Notwithstanding my appreciation for the report as a whole, I question one metric proclaimed (2005 at 2): “A corporation with $1.5 billion in revenues averages more than $8 million per year in corporate litigation costs.” I could not locate the underlying data for this sentence.
Two quibbles: I presume the sentence means that the average annual litigation spend for the 103 corporations in the survey that reported revenues of $1 billion or more was somewhat more than $8 million. Second, the term “corporate litigation costs” certainly includes external counsel and other vendors, but does it also include settlements and judgments? In this study it might also include “regulatory proceedings” and arbitrations (at 8)

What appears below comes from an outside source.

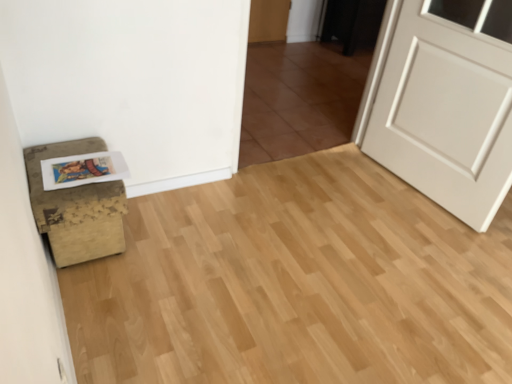 What are the coordinates of `vacant space in front of white matte door at right` in the screenshot? It's located at (420, 249).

The rest of the summary report does not explain the calculation of this metric, but the typical spend on litigation counsel for billion dollar plus companies is not 0.53 percent of revenue. For companies of this size, total legal spending – inside and outside – does not typically rise that high, let alone the litigation component. Total spend is usually around 0.4 percent, of which external spend is commonly about 60 percent. Litigation typically accounts for 50-60 percent of external spending. Ergo, litigation spend would be about 0.12 percent, not 0.53 percent.
If the metric of $8 million for a $1.5 billion company includes settlements and judgments, thus accounting for the higher figure, the report should highlight the scope, because we rarely find data on resolution amounts. (See my post of May 30, 2005 on including settlements and judgments in total legal spending and July 16, 2005 on some partial data.)